RIPLEY: Were you aware of the possible consequences when you acted the way that you did, when you entered this country?

MILLER: Yes, I was expecting to be detained.

RIPLEY: Were you expecting to be detained as long as you have been?

MILLER: Yes.

RIPLEY: But you're now seeking the help of the American government to go home. Why do you not want to stay here any longer?

MILLER: No comment.

RIPLEY: Anything else that you would like to say about this?

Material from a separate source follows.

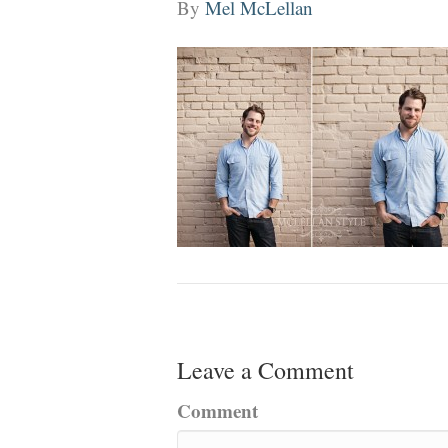
By
Mel McLellan
Leave a Comment
Comment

MILLER: No, that is all. Thank you for meeting me.

(END VIDEOTAPE)

RIPLEY: Matthew Miller speaking to CNN just a little over two weeks ago. And you notice he kept evading questions when I asked him about his motive entering into North Korea. That could very well be because, again, we had government officials standing in the room watching us the whole time. The two news agencies that were allowed to cover his judgment day where he was handed this six-year sentence, they said that Miller was accused of entering North Korea because he wanted to investigate the human rights conditions widely reported by the United Nations, concerned about the conditions where people were starving in prison camps, forced to eat rats, executed, tortured, that sort of thing.

The impression that we get from Kenneth Bae and quite possibly from Matthew Miller, those won't be the conditions that he faces in North Korea. Possibly eight-hour workdays at a labor camp doing agricultural work, Wolf?

BLITZER: All right, Will Ripley, reporting for us. Good work when you were in North Korea. Will, thanks very, very much. Let's see what happens with this young man. Coming up, ISIS beheads another western hostage, this time a British aid worker. We're going to get reaction from his family and his community. Also, sources now say Britain knows the identity of the ISIS killer. Does the U.S. know? I'll ask the State Department Deputy Spokeswoman, Marie Harf.

(COMMERCIAL BREAK)

BLITZER: Happening now. A new warning that there's no time to lose in the war against ISIS now that a third western hostage has been beheaded. Are U.S. allies balking about joining military action? I will ask a top State Department official about that.

And whether some of America's most dangerous adversaries might secretly help the fight against ISIS. We will discuss that as well.